Your goal:
Would you please transcribe the data in full and exactly, excluding images?
Start of Dataset records
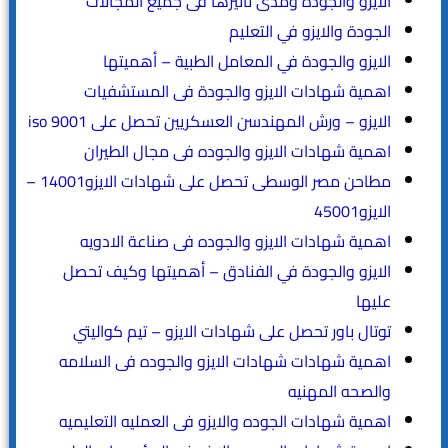
الايزو والجوده ومدى تاثيرها فى جميع المجالات
الجودة والايزو في التعليم
الايزو والجودة في المعامل الطبية – أهميتها
اهمية شهادات الايزو والجودة فى المستشفيات
الايزو – ورش المهندسن العسكريين تحصل على iso 9001
اهمية شهادات الايزو والجوده فى مجال الطيران
مطاحن مصر الوسطى تحصل على شهادات الايزو14001 –
الايزو45001
اهمية شهادات الايزو والجوده فى صناعة الادويه
الايزو والجودة في الفنادق – أهميتها وكيف تحصل
عليها
توتال باور تحصل على شهادات الايزو – تيم كواليتي
اهمية شهادات شهادات الايزو والجوده فى السلامه
والصحه المهنيه
اهمية شهادات الجوده والايزو فى العمليه التعليميه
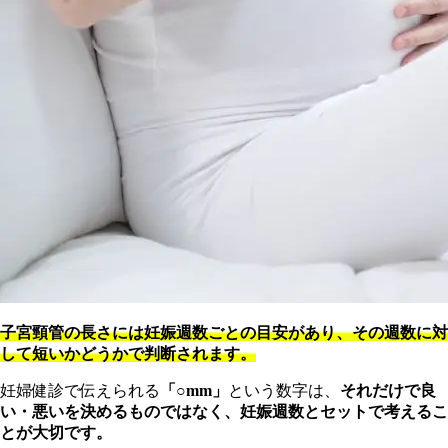
子宮頸管の長さには妊娠週数ごとの目安があり、その週数に対
して短いかどうかで判断されます。
妊婦健診で伝えられる
「○mm」
という数字は、
それだけで良
い・悪いを決めるものではなく、妊娠週数とセットで考えるこ
とが大切です。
End of Dataset records
Reply:
الايزو والجوده ومدى تاثيرها فى جميع المجالات
الجودة والايزو في التعليم
الايزو والجودة في المعامل الطبية – أهميتها
اهمية شهادات الايزو والجودة فى المستشفيات
الايزو – ورش المهندسن العسكريين تحصل على iso 9001
اهمية شهادات الايزو والجوده فى مجال الطيران
مطاحن مصر الوسطى تحصل على شهادات الايزو14001 –
الايزو45001
اهمية شهادات الايزو والجوده فى صناعة الادويه
الايزو والجودة في الفنادق – أهميتها وكيف تحصل
عليها
توتال باور تحصل على شهادات الايزو – تيم كواليتي
اهمية شهادات شهادات الايزو والجوده فى السلامه
والصحه المهنيه
اهمية شهادات الجوده والايزو فى العمليه التعليميه
子宮頸管の長さには妊娠週数ごとの目安があり、その週数に対
して短いかどうかで判断されます。
妊婦健診で伝えられる
「○mm」
という数字は、
それだけで良
い・悪いを決めるものではなく、妊娠週数とセットで考えるこ
とが大切です。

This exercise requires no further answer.